▶ Given entries:
-------------------------

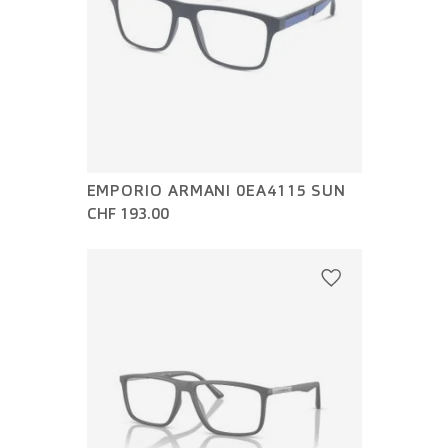
EMPORIO ARMANI 0EA4115 SUN
CHF 193.00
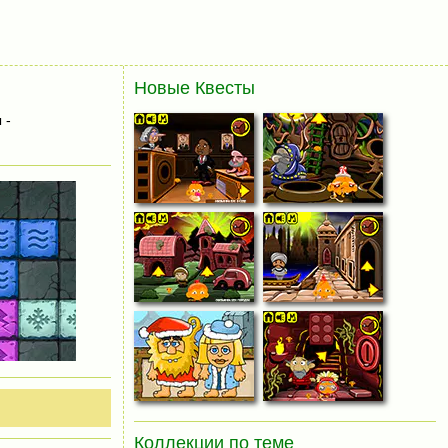
Новые Квесты
 -
Коллекции по теме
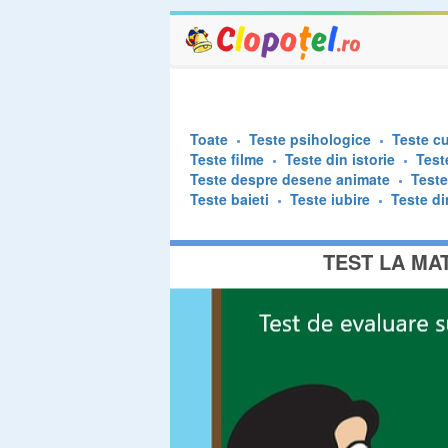
Toate
Teste psihologice
Teste cu
Teste filme
Teste din istorie
Test
Teste despre desene animate
Test
Teste baieti
Teste iubire
Teste di
TEST LA MA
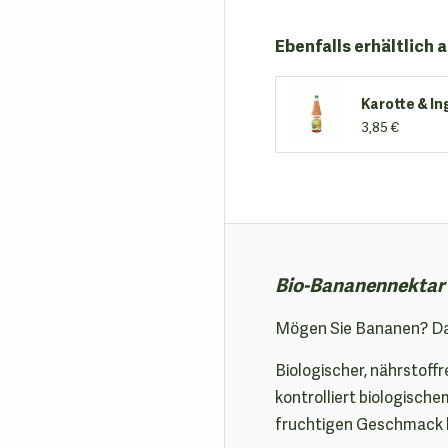
Ebenfalls erhältlich a
Karotte & I
3,85 €
Bio-Bananennektar 
Mögen Sie Bananen? Dan
Biologischer, nährstoff
kontrolliert biologische
fruchtigen Geschmack 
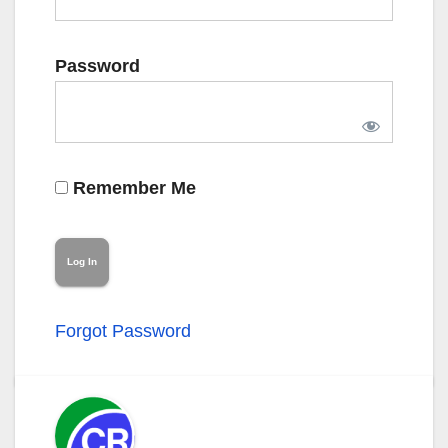
Password
Remember Me
Forgot Password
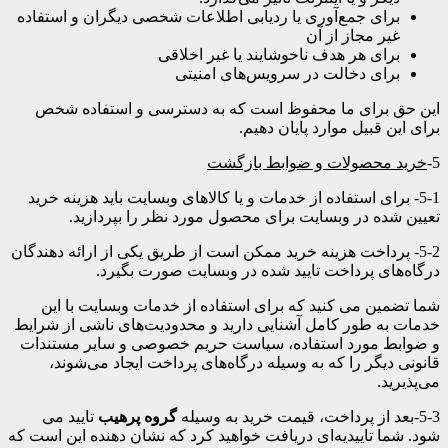
برای جمع‌آوری یا ردیابی اطلاعات شخصی دیگران و استفاده
غیر مجاز از آن
برای هر هدف ناخوشایند یا غیر اخلاقی
برای دخالت در سرویس‌های امنیتی
این حق برای ما محفوظ است که به دسترسی و استفاده شخص
برای این قبیل موارد پایان دهیم.
5-
خرید محصولات و ضوابط بازگشت
5-1- برای استفاده از خدمات و یا کالاهای وبسایت باید هزینه خرید
تعیین شده در وبسایت برای محصول مورد نظر را بپردازید.
5-2- پرداخت هزینه خرید ممکن است از طریق یکی از ارائه دهندگان
درگاه‌های پرداخت تایید شده در وبسایت صورت بگیرد.
شما تضمین می کنید که برای استفاده از خدمات وبسایت با این
خدمات به طور کامل آشنایی دارید و محدودیت‌های ناشی از شرایط
و ضوابط مورد استفاده، سیاست حریم خصوصی و سایر مستندات
قانونی دیگر را که به وسیله درگاه‌های پرداخت ایجاد می‌شوند،
می‌پذیرید.
5-3-بعد از پرداخت، قیمت خرید به وسیله
گروه پرهیب
تایید می
شود. شما تاییدیه‌ای دریافت خواهید کرد که نشان دهنده این است که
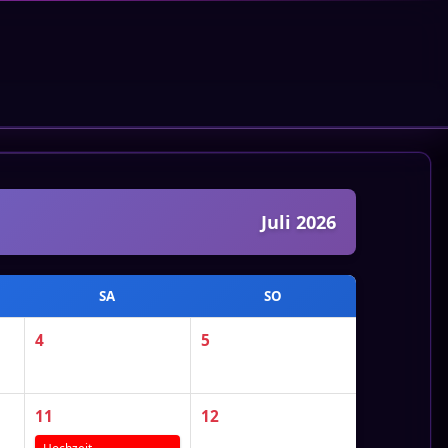
Juli 2026
SA
SO
4
5
11
12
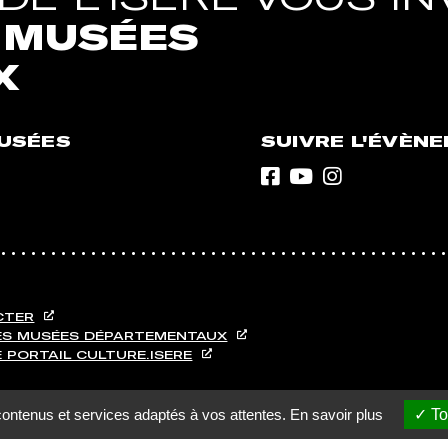
1 MUSÉES
X
MUSÉES
SUIVRE L'ÉVÈN
Facebook
Youtube
Instagram
CTER
ES MUSÉES DÉPARTEMENTAUX
 PORTAIL CULTURE.ISERE
contenus et services adaptés à vos attentes.
En savoir plus
To
ement conforme
Données personnelles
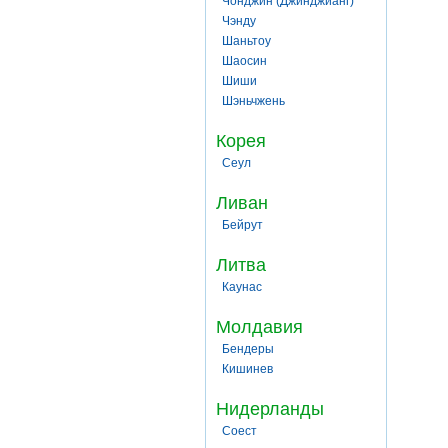
Чонджин (Джинджианг)
Чэнду
Шаньтоу
Шаосин
Шиши
Шэньчжень
Корея
Сеул
Ливан
Бейрут
Литва
Каунас
Молдавия
Бендеры
Кишинев
Нидерланды
Соест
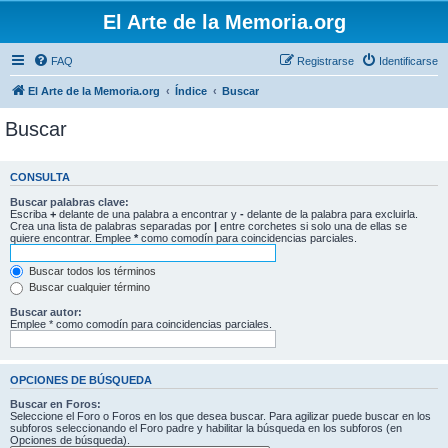
El Arte de la Memoria.org
FAQ
Registrarse
Identificarse
El Arte de la Memoria.org
Índice
Buscar
Buscar
CONSULTA
Buscar palabras clave:
Escriba
+
delante de una palabra a encontrar y
-
delante de la palabra para excluirla.
Crea una lista de palabras separadas por
|
entre corchetes si solo una de ellas se
quiere encontrar. Emplee
*
como comodín para coincidencias parciales.
Buscar todos los términos
Buscar cualquier término
Buscar autor:
Emplee * como comodín para coincidencias parciales.
OPCIONES DE BÚSQUEDA
Buscar en Foros:
Seleccione el Foro o Foros en los que desea buscar. Para agilizar puede buscar en los
subforos seleccionando el Foro padre y habilitar la búsqueda en los subforos (en
Opciones de búsqueda).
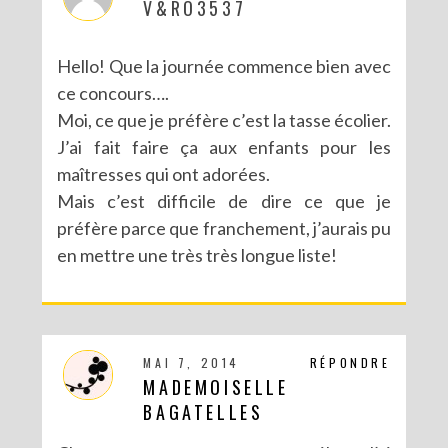
V&RO3537
Hello! Que la journée commence bien avec
ce concours….
Moi, ce que je préfère c’est la tasse écolier.
J’ai fait faire ça aux enfants pour les
maîtresses qui ont adorées.
Mais c’est difficile de dire ce que je
préfère parce que franchement, j’aurais pu
en mettre une très très longue liste!
MAI 7, 2014
RÉPONDRE
MADEMOISELLE
BAGATELLES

-------------------------

▶ What this task involves:
The response should repeat every entry above exactly and include none of the pictures.

▶ Answer for the task:
EMPORIO ARMANI 0EA4115 SUN
CHF 193.00
Новые Квесты
 -
Коллекции по теме
Toate
Teste psihologice
Teste cu
Teste filme
Teste din istorie
Test
Teste despre desene animate
Test
Teste baieti
Teste iubire
Teste di
TEST LA MA
Ebenfalls erhältlich a
Karotte & I
3,85 €
Bio-Bananennektar 
Mögen Sie Bananen? Dan
Biologischer, nährstoff
kontrolliert biologische
fruchtigen Geschmack 
Password
Remember Me
Forgot Password
برای جمع‌آوری یا ردیابی اطلاعات شخصی دیگران و استفاده
غیر مجاز از آن
برای هر هدف ناخوشایند یا غیر اخلاقی
برای دخالت در سرویس‌های امنیتی
این حق برای ما محفوظ است که به دسترسی و استفاده شخص
برای این قبیل موارد پایان دهیم.
5-
خرید محصولات و ضوابط بازگشت
5-1- برای استفاده از خدمات و یا کالاهای وبسایت باید هزینه خرید
تعیین شده در وبسایت برای محصول مورد نظر را بپردازید.
5-2- پرداخت هزینه خرید ممکن است از طریق یکی از ارائه دهندگان
درگاه‌های پرداخت تایید شده در وبسایت صورت بگیرد.
شما تضمین می کنید که برای استفاده از خدمات وبسایت با این
خدمات به طور کامل آشنایی دارید و محدودیت‌های ناشی از شرایط
و ضوابط مورد استفاده، سیاست حریم خصوصی و سایر مستندات
قانونی دیگر را که به وسیله درگاه‌های پرداخت ایجاد می‌شوند،
می‌پذیرید.
5-3-بعد از پرداخت، قیمت خرید به وسیله
گروه پرهیب
تایید می
شود. شما تاییدیه‌ای دریافت خواهید کرد که نشان دهنده این است که
Juli 2026
SA
SO
4
5
11
12
1 MUSÉES
X
MUSÉES
SUIVRE L'ÉVÈN
Facebook
Youtube
Instagram
CTER
ES MUSÉES DÉPARTEMENTAUX
 PORTAIL CULTURE.ISERE
contenus et services adaptés à vos attentes.
En savoir plus
To
ement conforme
Données personnelles
Чонджин (Джинджианг)
Чэнду
Шаньтоу
Шаосин
Шиши
Шэньчжень
Корея
Сеул
Ливан
Бейрут
Литва
Каунас
Молдавия
Бендеры
Кишинев
Нидерланды
Соест
El Arte de la Memoria.org
FAQ
Registrarse
Identificarse
El Arte de la Memoria.org
Índice
Buscar
Buscar
CONSULTA
Buscar palabras clave:
Escriba
+
delante de una palabra a encontrar y
-
delante de la palabra para excluirla.
Crea una lista de palabras separadas por
|
entre corchetes si solo una de ellas se
quiere encontrar. Emplee
*
como comodín para coincidencias parciales.
Buscar todos los términos
Buscar cualquier término
Buscar autor:
Emplee * como comodín para coincidencias parciales.
OPCIONES DE BÚSQUEDA
Buscar en Foros:
Seleccione el Foro o Foros en los que desea buscar. Para agilizar puede buscar en los
subforos seleccionando el Foro padre y habilitar la búsqueda en los subforos (en
Opciones de búsqueda).
V&RO3537
Hello! Que la journée commence bien avec
ce concours….
Moi, ce que je préfère c’est la tasse écolier.
J’ai fait faire ça aux enfants pour les
maîtresses qui ont adorées.
Mais c’est difficile de dire ce que je
préfère parce que franchement, j’aurais pu
en mettre une très très longue liste!
MAI 7, 2014
RÉPONDRE
MADEMOISELLE
BAGATELLES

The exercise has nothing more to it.